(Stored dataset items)
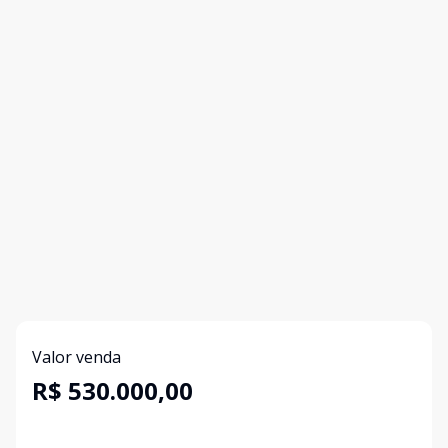
Valor venda
R$ 530.000,00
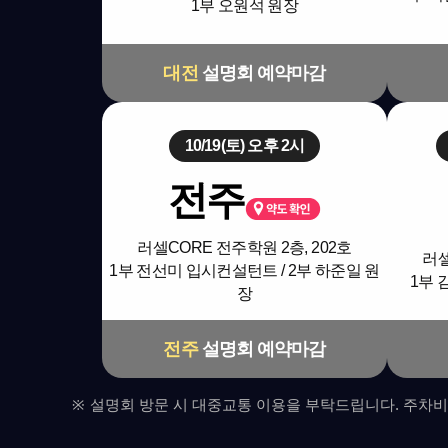
1부 오원석 원장
대전
설명회 예약마감
10/19(토) 오후 2시
전주
러셀CORE 전주학원 2층, 202호
러셀
1부 전선미 입시컨설턴트 / 2부 하준일 원
1부 
장
전주
설명회 예약마감
설명회 방문 시 대중교통 이용을 부탁드립니다. 주차비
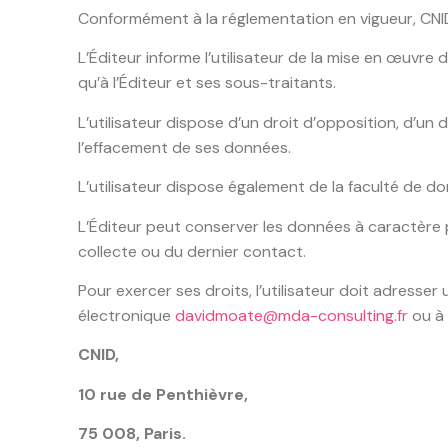
Conformément à la réglementation en vigueur, CN
L’Éditeur informe l’utilisateur de la mise en œuvr
qu’à l’Éditeur et ses sous-traitants.
L’utilisateur dispose d’un droit d’opposition, d’un dr
l’effacement de ses données.
L’utilisateur dispose également de la faculté de do
L’Éditeur peut conserver les données à caractère 
collecte ou du dernier contact.
Pour exercer ses droits, l’utilisateur doit adress
électronique
davidmoate@mda-consulting.fr
ou à 
CNID,
10 rue de Penthièvre,
75 008, Paris.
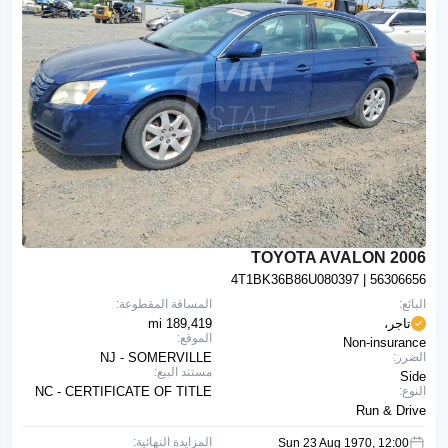
2006 TOYOTA AVALON
4T1BK36B86U080397
| 56306656
البائع:
المسافة المقطوعة:
تاجر،
189,419 mi
الموقع:
Non-insurance
الضرر:
NJ - SOMERVILLE
مستند البيع:
Side
النوع:
NC - CERTIFICATE OF TITLE
Run & Drive
المزايدة النهائية:
Sun 23 Aug 1970, 12:00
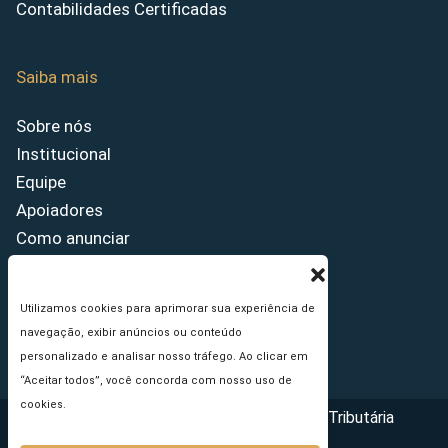
Contabilidades Certificadas
Saiba mais
Sobre nós
Institucional
Equipe
Apoiadores
Como anunciar
Fale conosco
Termos de uso
Utilizamos cookies para aprimorar sua experiência de
Política de privacidade
navegação, exibir anúncios ou conteúdo
Princípios Editoriais
personalizado e analisar nosso tráfego. Ao clicar em
“Aceitar todos”, você concorda com nosso uso de
cookies.
Copyright © 2026 - Portal da Reforma Tributária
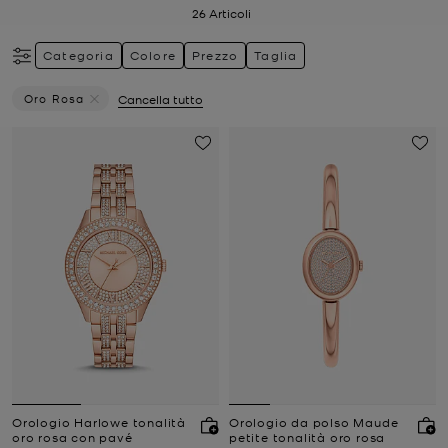
26
Articoli
Categoria
Colore
Prezzo
Taglia
Oro Rosa
Cancella tutto
Elimina Filtri Attualmente Filtrato Per Colore: Oro Rosa
Orologio Harlowe tonalità
Orologio da polso Maude
oro rosa con pavé
petite tonalità oro rosa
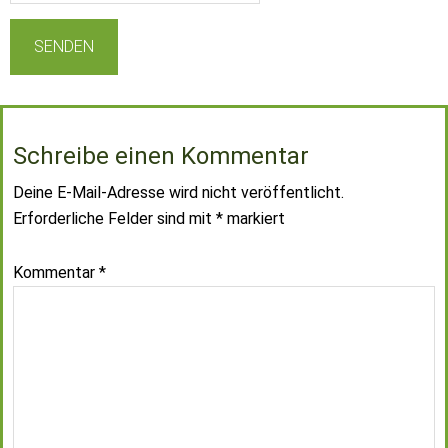
Schreibe einen Kommentar
Deine E-Mail-Adresse wird nicht veröffentlicht.
Erforderliche Felder sind mit
*
markiert
Kommentar
*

## Directions
Using the data above, retype exactly the lines from the line with "2006 TOYOTA AVALON" to the line with "Schreibe einen Kommentar", inclusive. No pictures and nothing else.

## Solution to the problem
2006 TOYOTA AVALON
4T1BK36B86U080397
| 56306656
البائع:
المسافة المقطوعة:
تاجر،
189,419 mi
الموقع:
Non-insurance
الضرر:
NJ - SOMERVILLE
مستند البيع:
Side
النوع:
NC - CERTIFICATE OF TITLE
Run & Drive
المزايدة النهائية:
Sun 23 Aug 1970, 12:00
Contabilidades Certificadas
Saiba mais
Sobre nós
Institucional
Equipe
Apoiadores
Como anunciar
Fale conosco
Termos de uso
Utilizamos cookies para aprimorar sua experiência de
Política de privacidade
navegação, exibir anúncios ou conteúdo
Princípios Editoriais
personalizado e analisar nosso tráfego. Ao clicar em
“Aceitar todos”, você concorda com nosso uso de
cookies.
Copyright © 2026 - Portal da Reforma Tributária
26
Articoli
Categoria
Colore
Prezzo
Taglia
Oro Rosa
Cancella tutto
Elimina Filtri Attualmente Filtrato Per Colore: Oro Rosa
Orologio Harlowe tonalità
Orologio da polso Maude
oro rosa con pavé
petite tonalità oro rosa
Schreibe einen Kommentar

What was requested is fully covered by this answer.